A mixture of romanticised nostalgia and bleak cynicism, Quentin Tarantino’s history-rewriting Once Upon a Time… in Hollywood (2019; Netflix) puts a male star through bumpy career purgatory; unsurprisingly, he doesn’t suffer quite as much. Robert Townsend’s fizzy, vibrant, semi-autobiographical Hollywood Shuffle (1987), meanwhile, puts a rare emphasis on the black experience in what remains a very white business, as the director-star dramatises his own experiences with prejudice and stereotyping as a young actor on the scene.
Moving away from the spotlight, nobody is more sympathetic to the plight of the Hollywood screenwriter than the Hollywood screenwriter. The humble, sidelined scribe becomes the protagonist in the Coen brothers’ feverish, Kafka-esque Barton Fink (1991), in which a naive Broadway playwright accepts a Hollywood offer and finds himself sucked into a bloody underworld. Humphrey Bogart’s jaded screenwriter also finds himself living a real-life noir in Nicholas Ray’s immaculately cool, nihilistic In a Lonely Place (1950). The writing process itself is the enemy in Spike Jonze and Charlie Kaufman’s ingeniously self-reflexive Adaptation (2002), in which Kaufman makes himself not just a character, but his own worst alter ego. David Fincher’s epic-scale Mank (2020; Netflix), about the creative wrangling of Citizen Kane, at least presents writerly agony with a sumptuous, satiny finish.
Even at the top of the food chain, producers don’t get it easy on screen. Their soul-sapping trials in the industry are central to such essential Hollywood self-critiques as Vincente Minnelli’s splendidly acidic fable The Bad and the Beautiful (1952), while Robert Altman’s chaotically spiralling The Player (1992) palpably delights in putting an unctuous studio executive through the wringer, all the while showing off Hollywood’s wares via endless A-list cameos. The best Hollywood movies beat themselves up a bit while still leaving us starry-eyed.
All titles are available to rent on multiple platforms unless otherwise specified.
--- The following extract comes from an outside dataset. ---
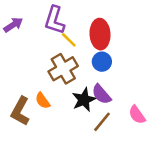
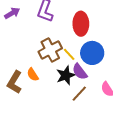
yellow line: (69, 40) -> (69, 54), moved
blue circle: (102, 62) -> (92, 53), moved, size x1.5

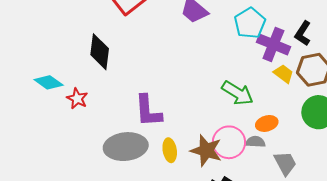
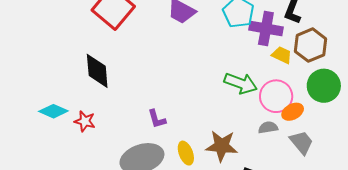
purple L-shape: (148, 111) -> (157, 119), size x0.6
orange ellipse: (267, 123) -> (293, 112), moved
pink circle: (229, 142) -> (276, 96), moved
My favourite film of the last year rewards repeat viewings with deepening moral and philosophical questions, and subtle hints of the uncanny. Cate Blanchett’s performance as a conductor on the edge of career ruin is as seductive and terrifying as the vast pile of accolades she’s received for it might suggest, though perhaps not enough has been said about how funny it is. Every provocation in the film is chased with a delicious punchline.
A Man Called Otto
A Man Called Ove, the 2015 Swedish film on which this treacly Tom Hanks vehicle is based, was nothing to be precious about, and the remake serves it well enough. In any language, it’s watchable creamed-corn stuff, in which frozen hearts are melted and life lessons learned. As a crusty widower drawn out of his shell by young new neighbours, Hanks’s dry, dignified performance lends it some class.
When the trailer for this gleefully camp killer-doll horror-comedy went viral last year, many of us suspected the film itself couldn’t live up to the marketing, but it does. Just silly enough and just scary enough, it hits its marks and doesn’t outstay its welcome, knowing exactly how much it can milk from the irresistible sight gag of an android that dresses like Sarah Jessica Parker and thinks like the Terminator. Quite a lot, it turns out.